We can take this common homework problem a step further to uncover some new physics in the system. By adding a simple model of degeneracy to the links, we can actually uncover a phase transition in this seemingly innocent one-dimensional zipper. Let’s take a look.

The Setup

Suppose a zipper in a heat bath (temperature \(T\)) has \(N\) links. Each link can either be closed with energy 0 or open with energy \(\epsilon\). However, the zipper can only unzip from one end. Thus, link number \(s\) can only open if all links before it are also open (\(1, 2, \cdots, s - 1\)). Shown below is the zipper diagram in Kittel’s paper.

I am going to make a couple of assumptions here, just to simplify the analysis of the problem (similar to Kittel):

1. The final link can never be open (shown as a thick black square on the right side of the diagram above). This prevents the zipper from disconnecting and drifting apart.

2. When a link is closed it can only be in one configuration. However, when the link is open, the two pieces of the link are free to spin around and assume G different positions. Thus, the open link has a degeneracy of G.

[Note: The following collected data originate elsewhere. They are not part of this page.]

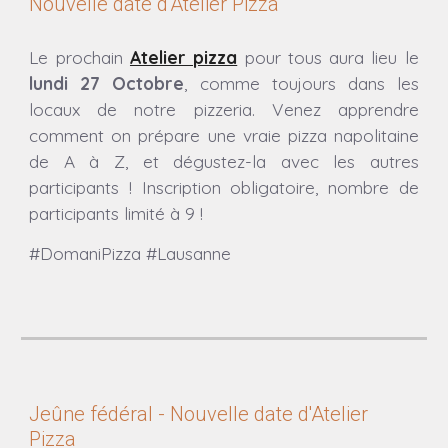
Nouvelle date d'Atelier Pizza
Le prochain
Atelier pizza
pour tous aura lieu
le
lundi 27 Octobre
, comme toujours dans les
locaux de notre pizzeria.
Venez apprendre
comment on prépare une vraie pizza napolitaine
de A à Z, et dégustez-la avec les autres
participants ! Inscription obligatoire, nombre de
participants limité à 9 !
#DomaniPizza #Lausanne
Jeûne fédéral -
Nouvelle date d'Atelier
Pizza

The diagrams below show some possible examples of open links in different orientations. The orientation of the link does not change the energy stored in the link, so these setups all have the same total energy.

If I were to do this problem in a traditional statistical mechanics class, then \(G\) would be equal to one. However, if \(G\) is not equal to one, we see an interesting effect.

The Partition Function

Due to the restricted way that the chain of \(N\) links can unravel, it can only be in certain specific energy states. If the first \(s\) links are open, then the total energy of the system is equal to \(E_s = \epsilon s\). Let’s pretend that each of the links is some particle with energy 0 or \(\epsilon\). The links in the chain will never interact with each other - they just open or close if the conditions are right. If you have a system of non-interacting particles in thermal equilibrium, then you can use Maxwell-Boltzmann statistics.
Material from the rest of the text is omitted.